I would love to rewrite this application in React. I think it would actually make a lot of tasks easier (DOM manipulation), at the cost of more boilerplate code.

Benefits:

  • Conventions: you don't have to think about where everything goes! Because React starts from the DOM and provides lifecycle hooks for certain actions (loading data, updating data), it can make writing a complex application much easier to think about. You just start from what you want to see, and then build up from there.
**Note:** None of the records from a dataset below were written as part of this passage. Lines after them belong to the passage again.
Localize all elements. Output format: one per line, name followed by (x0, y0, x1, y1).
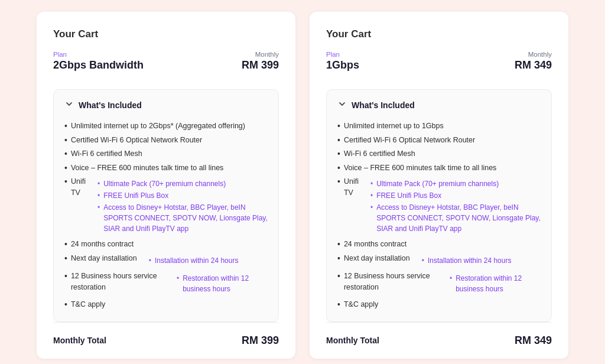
cart-card-1: Your CartPlanMonthly2Gbps BandwidthRM 39… (37, 12, 295, 359)
plan-price: RM 399 (242, 59, 279, 72)
divider (53, 322, 279, 323)
included-section: What's IncludedUnlimited internet up to … (53, 89, 279, 322)
divider (326, 322, 552, 323)
included-header: What's Included (337, 99, 541, 111)
sub-list-item: FREE Unifi Plus Box (97, 190, 268, 202)
monthly-total-price: RM 349 (515, 334, 552, 347)
plan-bottom-row: 2Gbps BandwidthRM 399 (53, 59, 279, 72)
sub-list: Installation within 24 hours (149, 255, 239, 266)
page-wrapper: Your CartPlanMonthly2Gbps BandwidthRM 39… (37, 12, 568, 359)
list-item: Unlimited internet up to 1Gbps (337, 119, 541, 134)
plan-name: 2Gbps Bandwidth (53, 59, 144, 72)
monthly-total-label: Monthly Total (53, 336, 106, 345)
items-list: Unlimited internet up to 2Gbps* (Aggrega… (64, 119, 268, 312)
monthly-label: Monthly (255, 51, 279, 58)
chevron-down-icon[interactable] (337, 99, 347, 111)
list-item: Next day installationInstallation within… (337, 252, 541, 269)
plan-header-group: PlanMonthly2Gbps BandwidthRM 399 (53, 51, 279, 72)
plan-bottom-row: 1GbpsRM 349 (326, 59, 552, 72)
list-item: 24 months contract (64, 238, 268, 252)
plan-top-row: PlanMonthly (53, 51, 279, 58)
list-item: Certified Wi-Fi 6 Optical Network Router (64, 134, 268, 148)
list-item: Voice – FREE 600 minutes talk time to al… (337, 161, 541, 176)
list-item: Unifi TVUltimate Pack (70+ premium chann… (337, 175, 541, 238)
sub-list: Ultimate Pack (70+ premium channels)FREE… (370, 178, 541, 235)
monthly-total-row: Monthly TotalRM 399 (53, 325, 279, 359)
monthly-total-label: Monthly Total (326, 336, 379, 345)
included-title: What's Included (79, 100, 142, 110)
sub-list: Restoration within 12 business hours (450, 272, 541, 295)
cart-card-2: Your CartPlanMonthly1GbpsRM 349 What's I… (310, 12, 568, 359)
included-header: What's Included (64, 99, 268, 111)
included-section: What's IncludedUnlimited internet up to … (326, 89, 552, 322)
list-item: Certified Wi-Fi 6 Optical Network Router (337, 134, 541, 148)
sub-list-item: Ultimate Pack (70+ premium channels) (97, 178, 268, 190)
list-item: Next day installationInstallation within… (64, 252, 268, 269)
list-item: Unlimited internet up to 2Gbps* (Aggrega… (64, 119, 268, 134)
list-item: Voice – FREE 600 minutes talk time to al… (64, 161, 268, 176)
monthly-total-price: RM 399 (242, 334, 279, 347)
sub-list-item: Ultimate Pack (70+ premium channels) (370, 178, 541, 190)
plan-top-row: PlanMonthly (326, 51, 552, 58)
sub-list: Restoration within 12 business hours (177, 272, 268, 295)
sub-list-item: Access to Disney+ Hotstar, BBC Player, b… (370, 202, 541, 235)
plan-name: 1Gbps (326, 59, 359, 72)
sub-list-item: Access to Disney+ Hotstar, BBC Player, b… (97, 202, 268, 235)
sub-list-item: FREE Unifi Plus Box (370, 190, 541, 202)
included-title: What's Included (352, 100, 415, 110)
monthly-total-row: Monthly TotalRM 349 (326, 325, 552, 359)
chevron-down-icon[interactable] (64, 99, 74, 111)
sub-list: Installation within 24 hours (422, 255, 512, 266)
list-item: Wi-Fi 6 certified Mesh (64, 147, 268, 161)
plan-label: Plan (326, 51, 340, 58)
sub-list: Ultimate Pack (70+ premium channels)FREE… (97, 178, 268, 235)
items-list: Unlimited internet up to 1GbpsCertified … (337, 119, 541, 312)
sub-list-item: Restoration within 12 business hours (450, 272, 541, 295)
list-item: T&C apply (64, 298, 268, 312)
cart-title: Your Cart (326, 28, 552, 40)
list-item: 12 Business hours service restorationRes… (64, 269, 268, 298)
cart-title: Your Cart (53, 28, 279, 40)
monthly-label: Monthly (528, 51, 552, 58)
list-item: Unifi TVUltimate Pack (70+ premium chann… (64, 175, 268, 238)
plan-header-group: PlanMonthly1GbpsRM 349 (326, 51, 552, 72)
list-item: Wi-Fi 6 certified Mesh (337, 147, 541, 161)
sub-list-item: Installation within 24 hours (422, 255, 512, 266)
sub-list-item: Restoration within 12 business hours (177, 272, 268, 295)
sub-list-item: Installation within 24 hours (149, 255, 239, 266)
list-item: T&C apply (337, 298, 541, 312)
list-item: 12 Business hours service restorationRes… (337, 269, 541, 298)
plan-price: RM 349 (515, 59, 552, 72)
list-item: 24 months contract (337, 238, 541, 252)
plan-label: Plan (53, 51, 67, 58)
This can be helpful, especially with complex applications!
  • Reasonable state management: because React computes the DOM based on state, we no longer have to programmatically add + delete DOM elements whenever we grab new data. This can make the state of the view much easier to reason about.
  • Componentization: the data types provided by React (or any JS MVC) give you some boundaries that help with knowing when to refactor. For example, React's Components help by drawing you attention to when a component is doing too much. Advanced conventions like container vs presentational components help draw this line even more clearly.
  • State is top-of-mind: React makes it easy to know what the state of your application is at any time because it makes state a primary concern for you. In this app, this would be particularly helpful for favoriting. Rather than storing the movie's title and OID as data-attributes or grabbing them from the DOM, we could simply grab them from memory (component State). This results in fewer operations, and gives you fewer things to keep track of.
  • Styling: funnily enough, having to add classes (and wrapper divs!) programmatically to the DOM is really annoying (and clutters your code!). Being able to write in JSX and toggle classes in response to state change takes a minute to get used to, but is much cleaner once you are used to the convention.

Challenges:

  • Harder!: There's more to keep track of initally, and you have to learn the conventions of the framework before MVCs start to feel more like superpowers than baggage. Students will have to learn to think in terms of components, composable functions, and global state. This may be more natural for some students than for others.
  • Boilerplate: Writing boilerplate code and following conventions can be challenging for new students who want to learn what everything does right away. It may require some patience and careful scaffolding of concepts to help students not bite off too much of the framework at once! I would probably deal with this by introducing concepts slowly in class, and meeting with students outside of class to discuss the inner workings of React.
  • Dev Tooling: React/Redux are supported by a growing ecosystem of dev tools, from Webpack and Babel to Prettier. These can be overwhelming at first, so it will help to abstract some of them away using e.g. create-react-app, or by providing recommended configurations, so that students can focus on learning the core concepts, and not the supporting tools.

I find that the basic concepts of React can be taught in a few hours, but really mastering thinking in React takes a couple weeks to really sink in. It'd be exciting to introduce students to the concepts in a structured way, and help them really dig into lifecycles, components, and state management with Flux/Redux as they work through their projects.

Thanks!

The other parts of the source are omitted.